Data records:
★ ★ ★ ★ ★ ★ ★

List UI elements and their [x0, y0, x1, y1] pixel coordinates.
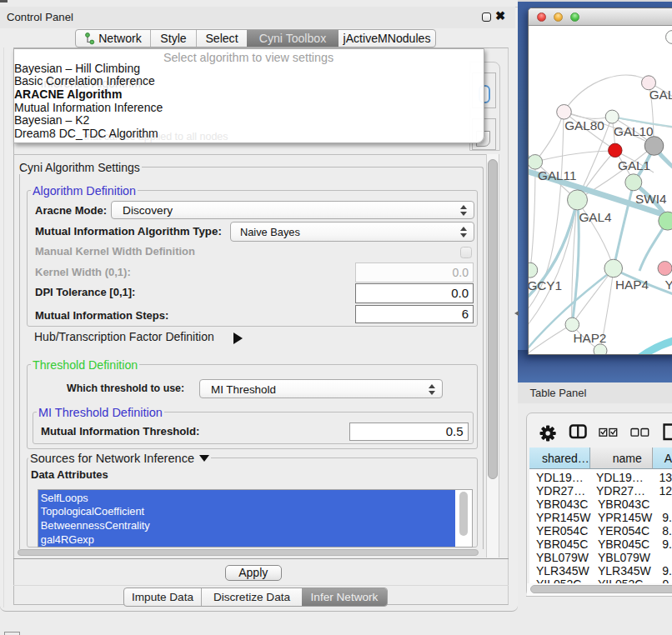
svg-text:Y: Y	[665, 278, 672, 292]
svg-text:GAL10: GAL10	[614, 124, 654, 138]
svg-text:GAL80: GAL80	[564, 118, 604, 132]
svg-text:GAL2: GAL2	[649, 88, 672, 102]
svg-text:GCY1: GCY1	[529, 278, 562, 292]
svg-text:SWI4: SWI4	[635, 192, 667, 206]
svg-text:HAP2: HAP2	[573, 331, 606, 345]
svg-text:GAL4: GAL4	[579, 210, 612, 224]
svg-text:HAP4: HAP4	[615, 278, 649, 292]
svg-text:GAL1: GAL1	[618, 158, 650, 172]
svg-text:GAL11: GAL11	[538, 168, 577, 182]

★ ★ ★ ★ ★ ★ ★

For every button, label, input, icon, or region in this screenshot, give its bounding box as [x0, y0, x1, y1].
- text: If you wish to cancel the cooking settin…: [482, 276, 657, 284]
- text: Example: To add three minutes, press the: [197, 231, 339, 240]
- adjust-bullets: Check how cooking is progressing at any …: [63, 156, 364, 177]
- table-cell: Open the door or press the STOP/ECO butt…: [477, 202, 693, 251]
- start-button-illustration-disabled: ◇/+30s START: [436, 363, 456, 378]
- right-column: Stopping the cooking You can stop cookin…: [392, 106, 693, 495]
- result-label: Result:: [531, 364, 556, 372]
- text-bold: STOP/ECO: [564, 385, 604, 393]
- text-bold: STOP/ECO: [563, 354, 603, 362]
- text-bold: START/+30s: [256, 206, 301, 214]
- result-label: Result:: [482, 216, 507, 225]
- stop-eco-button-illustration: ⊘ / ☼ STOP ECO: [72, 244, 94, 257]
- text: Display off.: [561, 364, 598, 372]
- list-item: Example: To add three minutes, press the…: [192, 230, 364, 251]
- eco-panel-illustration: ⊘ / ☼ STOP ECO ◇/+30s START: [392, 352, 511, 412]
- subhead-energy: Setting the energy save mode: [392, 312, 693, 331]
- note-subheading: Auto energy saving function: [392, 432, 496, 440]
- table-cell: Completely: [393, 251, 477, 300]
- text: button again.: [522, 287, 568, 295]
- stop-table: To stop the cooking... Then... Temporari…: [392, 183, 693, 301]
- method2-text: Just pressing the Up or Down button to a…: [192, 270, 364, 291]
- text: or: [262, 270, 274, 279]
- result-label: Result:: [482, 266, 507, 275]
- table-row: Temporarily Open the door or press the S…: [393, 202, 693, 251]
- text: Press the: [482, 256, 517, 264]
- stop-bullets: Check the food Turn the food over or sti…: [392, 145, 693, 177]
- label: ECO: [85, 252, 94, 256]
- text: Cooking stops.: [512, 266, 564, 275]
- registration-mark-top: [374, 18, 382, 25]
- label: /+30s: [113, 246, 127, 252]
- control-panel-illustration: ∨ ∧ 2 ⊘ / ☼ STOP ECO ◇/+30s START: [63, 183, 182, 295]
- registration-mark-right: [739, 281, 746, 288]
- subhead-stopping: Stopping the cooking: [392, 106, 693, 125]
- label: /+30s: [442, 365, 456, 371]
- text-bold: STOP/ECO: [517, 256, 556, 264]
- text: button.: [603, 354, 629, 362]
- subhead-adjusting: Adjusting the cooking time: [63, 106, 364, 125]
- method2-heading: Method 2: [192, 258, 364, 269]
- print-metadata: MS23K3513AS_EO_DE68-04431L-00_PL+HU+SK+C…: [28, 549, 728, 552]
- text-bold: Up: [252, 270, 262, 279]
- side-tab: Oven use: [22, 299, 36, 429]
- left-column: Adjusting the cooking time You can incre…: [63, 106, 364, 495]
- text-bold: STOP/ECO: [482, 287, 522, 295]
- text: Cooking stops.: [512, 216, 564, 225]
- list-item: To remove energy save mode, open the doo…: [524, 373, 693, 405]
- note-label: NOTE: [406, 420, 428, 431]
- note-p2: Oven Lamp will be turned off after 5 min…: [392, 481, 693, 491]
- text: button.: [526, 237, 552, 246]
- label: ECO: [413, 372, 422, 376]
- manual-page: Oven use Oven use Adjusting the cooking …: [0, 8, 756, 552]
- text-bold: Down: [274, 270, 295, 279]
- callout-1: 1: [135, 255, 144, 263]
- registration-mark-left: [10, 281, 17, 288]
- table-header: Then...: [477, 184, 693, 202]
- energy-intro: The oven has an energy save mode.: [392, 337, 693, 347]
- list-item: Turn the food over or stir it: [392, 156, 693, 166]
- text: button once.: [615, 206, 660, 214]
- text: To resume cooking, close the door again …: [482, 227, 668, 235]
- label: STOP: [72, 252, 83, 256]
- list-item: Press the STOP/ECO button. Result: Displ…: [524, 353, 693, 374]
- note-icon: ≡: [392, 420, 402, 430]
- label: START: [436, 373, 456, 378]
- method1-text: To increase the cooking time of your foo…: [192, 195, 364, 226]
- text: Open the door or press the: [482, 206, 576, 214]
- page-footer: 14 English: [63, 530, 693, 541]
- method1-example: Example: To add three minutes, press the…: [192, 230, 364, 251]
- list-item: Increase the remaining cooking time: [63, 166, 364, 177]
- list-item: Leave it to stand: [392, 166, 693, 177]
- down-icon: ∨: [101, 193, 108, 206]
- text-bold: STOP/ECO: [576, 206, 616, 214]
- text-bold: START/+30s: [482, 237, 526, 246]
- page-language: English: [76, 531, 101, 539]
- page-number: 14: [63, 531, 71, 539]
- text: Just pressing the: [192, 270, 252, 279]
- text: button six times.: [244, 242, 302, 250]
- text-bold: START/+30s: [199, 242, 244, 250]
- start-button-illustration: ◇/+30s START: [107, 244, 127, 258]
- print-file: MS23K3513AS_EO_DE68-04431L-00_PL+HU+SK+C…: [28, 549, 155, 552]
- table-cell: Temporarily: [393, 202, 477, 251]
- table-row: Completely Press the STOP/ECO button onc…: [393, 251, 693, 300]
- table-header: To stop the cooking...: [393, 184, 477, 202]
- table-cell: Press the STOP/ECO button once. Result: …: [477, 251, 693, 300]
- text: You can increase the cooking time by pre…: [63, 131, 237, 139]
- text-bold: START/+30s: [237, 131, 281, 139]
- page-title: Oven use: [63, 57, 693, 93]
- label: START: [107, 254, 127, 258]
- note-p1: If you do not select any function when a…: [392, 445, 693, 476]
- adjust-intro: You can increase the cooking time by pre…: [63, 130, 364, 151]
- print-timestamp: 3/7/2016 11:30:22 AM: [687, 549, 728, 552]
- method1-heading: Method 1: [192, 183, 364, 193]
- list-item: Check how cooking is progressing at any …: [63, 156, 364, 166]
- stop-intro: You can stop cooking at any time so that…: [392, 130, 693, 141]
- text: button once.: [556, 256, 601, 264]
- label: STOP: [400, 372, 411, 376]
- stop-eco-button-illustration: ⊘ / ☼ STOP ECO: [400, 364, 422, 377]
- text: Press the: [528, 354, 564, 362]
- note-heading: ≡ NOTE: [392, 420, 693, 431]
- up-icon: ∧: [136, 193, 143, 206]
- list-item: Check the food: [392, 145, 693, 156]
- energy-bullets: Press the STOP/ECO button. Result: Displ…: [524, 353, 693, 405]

★ ★ ★ ★ ★ ★ ★

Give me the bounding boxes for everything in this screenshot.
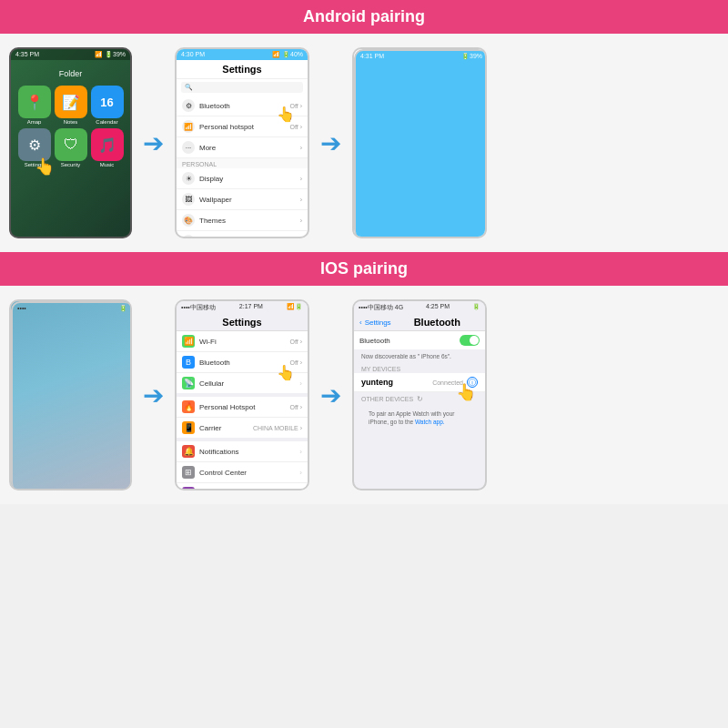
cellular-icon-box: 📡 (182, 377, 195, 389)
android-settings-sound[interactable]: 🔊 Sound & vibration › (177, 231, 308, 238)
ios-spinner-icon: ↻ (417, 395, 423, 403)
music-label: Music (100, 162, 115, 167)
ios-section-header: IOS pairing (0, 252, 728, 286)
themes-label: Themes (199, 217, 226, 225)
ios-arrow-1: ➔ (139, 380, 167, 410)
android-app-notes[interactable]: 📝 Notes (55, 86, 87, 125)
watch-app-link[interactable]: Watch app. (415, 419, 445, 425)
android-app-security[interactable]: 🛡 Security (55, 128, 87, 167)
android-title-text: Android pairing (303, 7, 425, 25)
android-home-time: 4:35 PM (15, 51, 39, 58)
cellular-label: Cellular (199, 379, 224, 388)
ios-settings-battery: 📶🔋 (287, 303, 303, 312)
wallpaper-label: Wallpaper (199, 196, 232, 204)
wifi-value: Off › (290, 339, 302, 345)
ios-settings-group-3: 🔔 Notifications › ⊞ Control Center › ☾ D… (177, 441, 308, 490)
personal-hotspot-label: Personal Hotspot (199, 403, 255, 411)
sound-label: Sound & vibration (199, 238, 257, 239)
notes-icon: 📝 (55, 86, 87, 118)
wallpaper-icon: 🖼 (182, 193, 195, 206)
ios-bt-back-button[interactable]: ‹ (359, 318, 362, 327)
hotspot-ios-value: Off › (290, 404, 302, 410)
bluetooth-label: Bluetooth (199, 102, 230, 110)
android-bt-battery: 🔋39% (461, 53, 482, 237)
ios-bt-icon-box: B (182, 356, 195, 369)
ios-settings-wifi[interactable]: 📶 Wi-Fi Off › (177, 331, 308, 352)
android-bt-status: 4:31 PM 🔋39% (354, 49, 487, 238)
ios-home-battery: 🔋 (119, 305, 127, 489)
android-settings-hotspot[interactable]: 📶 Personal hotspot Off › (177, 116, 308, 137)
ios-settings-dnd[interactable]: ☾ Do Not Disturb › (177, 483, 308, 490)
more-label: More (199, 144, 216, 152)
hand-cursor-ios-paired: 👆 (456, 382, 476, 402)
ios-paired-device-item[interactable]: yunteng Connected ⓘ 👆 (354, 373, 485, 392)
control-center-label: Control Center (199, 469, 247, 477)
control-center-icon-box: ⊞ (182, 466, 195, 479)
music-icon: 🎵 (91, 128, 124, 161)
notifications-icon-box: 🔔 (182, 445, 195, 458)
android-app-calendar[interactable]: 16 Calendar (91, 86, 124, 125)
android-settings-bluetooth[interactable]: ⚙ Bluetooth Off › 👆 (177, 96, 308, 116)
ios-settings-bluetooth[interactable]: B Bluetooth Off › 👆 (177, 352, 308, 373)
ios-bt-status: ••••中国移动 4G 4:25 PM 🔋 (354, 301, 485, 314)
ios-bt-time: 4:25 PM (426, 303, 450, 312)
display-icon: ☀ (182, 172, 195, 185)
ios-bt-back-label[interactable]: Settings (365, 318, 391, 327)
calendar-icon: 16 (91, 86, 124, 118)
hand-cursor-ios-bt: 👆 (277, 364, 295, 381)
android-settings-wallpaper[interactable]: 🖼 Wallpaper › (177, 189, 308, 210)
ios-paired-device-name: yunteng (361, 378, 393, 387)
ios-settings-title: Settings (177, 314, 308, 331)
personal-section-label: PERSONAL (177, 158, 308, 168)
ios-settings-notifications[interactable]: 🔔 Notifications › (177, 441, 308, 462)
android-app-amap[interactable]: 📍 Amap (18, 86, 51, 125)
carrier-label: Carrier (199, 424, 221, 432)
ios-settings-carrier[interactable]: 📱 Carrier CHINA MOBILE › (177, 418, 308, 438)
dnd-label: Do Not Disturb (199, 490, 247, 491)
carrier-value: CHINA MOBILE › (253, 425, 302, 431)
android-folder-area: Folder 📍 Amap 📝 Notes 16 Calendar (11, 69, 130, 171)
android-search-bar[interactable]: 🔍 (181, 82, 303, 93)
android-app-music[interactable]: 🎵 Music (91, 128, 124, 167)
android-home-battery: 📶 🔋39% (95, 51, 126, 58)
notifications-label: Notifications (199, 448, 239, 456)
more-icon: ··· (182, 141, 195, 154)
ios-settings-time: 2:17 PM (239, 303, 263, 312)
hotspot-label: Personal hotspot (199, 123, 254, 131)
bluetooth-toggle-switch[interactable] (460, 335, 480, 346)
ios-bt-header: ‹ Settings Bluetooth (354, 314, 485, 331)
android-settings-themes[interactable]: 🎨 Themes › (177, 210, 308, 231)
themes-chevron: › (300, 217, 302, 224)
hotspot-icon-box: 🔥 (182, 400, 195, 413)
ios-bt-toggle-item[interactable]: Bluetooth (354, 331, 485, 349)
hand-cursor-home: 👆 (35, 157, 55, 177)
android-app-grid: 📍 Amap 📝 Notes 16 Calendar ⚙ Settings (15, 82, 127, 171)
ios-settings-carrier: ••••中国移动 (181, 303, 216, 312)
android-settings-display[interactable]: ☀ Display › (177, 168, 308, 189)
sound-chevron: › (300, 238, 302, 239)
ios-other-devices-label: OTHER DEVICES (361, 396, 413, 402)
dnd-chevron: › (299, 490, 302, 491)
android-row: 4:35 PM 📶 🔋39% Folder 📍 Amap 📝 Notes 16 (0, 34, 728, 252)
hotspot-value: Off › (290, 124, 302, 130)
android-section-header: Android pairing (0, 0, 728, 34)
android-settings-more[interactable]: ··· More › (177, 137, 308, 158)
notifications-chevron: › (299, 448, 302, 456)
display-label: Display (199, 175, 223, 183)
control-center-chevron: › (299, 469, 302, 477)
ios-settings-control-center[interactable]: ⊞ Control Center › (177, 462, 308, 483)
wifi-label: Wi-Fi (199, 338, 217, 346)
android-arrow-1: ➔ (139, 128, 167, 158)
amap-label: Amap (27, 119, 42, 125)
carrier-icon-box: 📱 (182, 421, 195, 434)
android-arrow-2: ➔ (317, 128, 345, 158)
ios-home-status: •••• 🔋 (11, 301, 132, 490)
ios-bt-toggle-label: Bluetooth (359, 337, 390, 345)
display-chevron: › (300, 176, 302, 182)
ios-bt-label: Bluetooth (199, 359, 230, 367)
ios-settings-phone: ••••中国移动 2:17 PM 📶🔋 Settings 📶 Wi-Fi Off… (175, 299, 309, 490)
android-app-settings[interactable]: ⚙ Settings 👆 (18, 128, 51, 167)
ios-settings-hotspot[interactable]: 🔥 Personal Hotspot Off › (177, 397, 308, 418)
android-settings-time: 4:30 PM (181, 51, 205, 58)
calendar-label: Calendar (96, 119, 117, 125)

★ ★ ★ ★ ★ ★ ★

From the records given above, copy all lines containing "yunteng".

ios-paired-device-item[interactable]: yunteng Connected ⓘ 👆 (354, 373, 485, 392)
ios-paired-device-name: yunteng (361, 378, 393, 387)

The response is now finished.